52 million Americans could be affected by the latest healthcare tripwire purposefully set off by the Trump administration, which is declining to support certain mandates that include protections for pre-existing conditions.
In 2016, a Kaiser Family Foundation study estimated that 27 percent of adult Americans under the age of 65 had health conditions that would likely leave them uninsurable if they applied for individual market coverage without protection. It’s unclear how many would be unable to get insurance currently because, while the individual market has grown, many also receive employment-based insurance or are on Medicaid, or in some instances, Medicare.
Trump’s Justice Department will no longer defend certain Affordable Care Act provisions, including requiring people carry health insurance and guaranteeing access for people with medical problems and limit what insurers can charge older, sicker adults. Ironically, southern states that voted for Trump have a higher rate of these adults, including Tennessee (32%), Arkansas (32%), Alabama (33%), Kentucky (33%), Mississippi (34%), and West Virginia (36%), where at least a third of the non-elderly population would have declinable conditions, according to a Kaiser report.
Twenty Republican state attorneys general had filed a lawsuit that Congress’ changes to the law in last year’s tax bill rendered the entire ACA unconstitutional. In the tax law, Congress repealed the penalty for people who failed to have health insurance starting in 2019.
California Attorney General Xavier Becerra, who has defended the ACA, told Kaiser Health News that attacks by the Trump administration threaten health care for millions of Americans. He accused the administration of going “AWOL.”
“It’s, simply put, an attack on the health care that millions of Americans have come to count on, and California, being the most successful state in implementing the Affordable Care Act, stands to lose perhaps more than anyone else,” he told KHN.
About 1.5 million Californians buy coverage through the state’s ACA exchange, Covered California, and nearly 4 million have joined Medicaid as a result of the program’s expansion under the law.

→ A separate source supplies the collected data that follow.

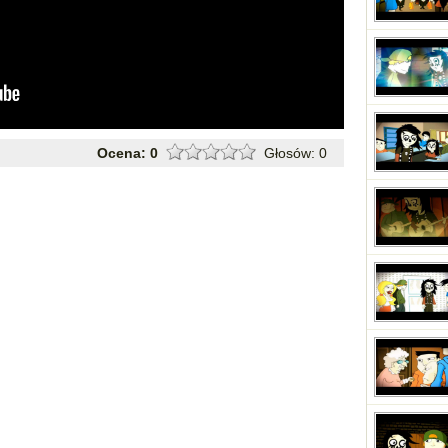
Ocena:
0
Głosów:
0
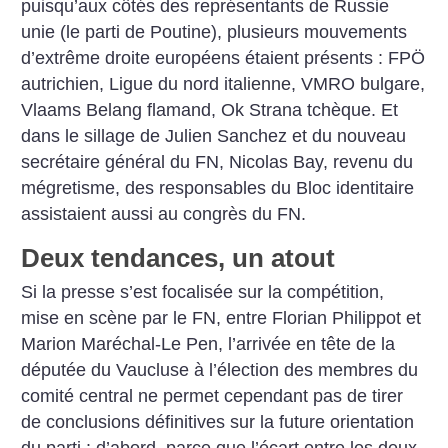
puisqu’aux côtés des représentants de Russie
unie (le parti de Poutine), plusieurs mouvements
d’extrême droite européens étaient présents : FPÖ
autrichien, Ligue du nord italienne, VMRO bulgare,
Vlaams Belang flamand, Ok Strana tchèque. Et
dans le sillage de Julien Sanchez et du nouveau
secrétaire général du FN, Nicolas Bay, revenu du
mégretisme, des responsables du Bloc identitaire
assistaient aussi au congrès du FN.
Deux tendances, un atout
Si la presse s’est focalisée sur la compétition,
mise en scène par le FN, entre Florian Philippot et
Marion Maréchal-Le Pen, l’arrivée en tête de la
députée du Vaucluse à l’élection des membres du
comité central ne permet cependant pas de tirer
de conclusions définitives sur la future orientation
du parti : d’abord, parce que l’écart entre les deux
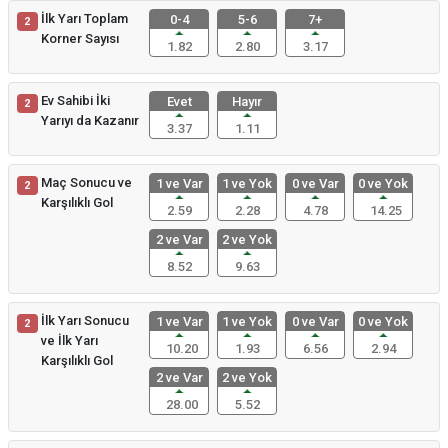
İlk Yarı Toplam
0-4
5-6
7+
2
Korner Sayısı
1.82
2.80
3.17
Ev Sahibi İki
Evet
Hayır
2
Yarıyı da Kazanır
3.37
1.11
Maç Sonucu ve
1 ve Var
1 ve Yok
0 ve Var
0 ve Yok
2
Karşılıklı Gol
2.59
2.28
4.78
14.25
2 ve Var
2 ve Yok
8.52
9.63
İlk Yarı Sonucu
1 ve Var
1 ve Yok
0 ve Var
0 ve Yok
2
ve İlk Yarı
10.20
1.93
6.56
2.94
Karşılıklı Gol
2 ve Var
2 ve Yok
28.00
5.52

The trade association, America’s Health Insurance Plans, which represents insurers, was obviously unhappy with the recent developments: “Zeroing out the individual mandate penalty should not result in striking important consumer protections, such as guaranteed issue and community rating rules that help those with pre-existing conditions. Removing those provisions will result in renewed uncertainty in the individual market, create a patchwork of requirements in the states, cause rates to go even higher for older Americans and sicker patients, and make it challenging to introduce products and rates for 2019.”
Propping up the health insurance industry and protecting policyholders has already been a dysfunctional balancing act that has resulted in increasing premium hikes for financially struggling families. The latest attack on the ACA, which Republicans already roiled last year with cuts, will either increase the double digit premium increases that have occurred over the past few years, along with growing co-pays and deductibles, even more or force insurance companies to drop out of the ACA marketplace all together.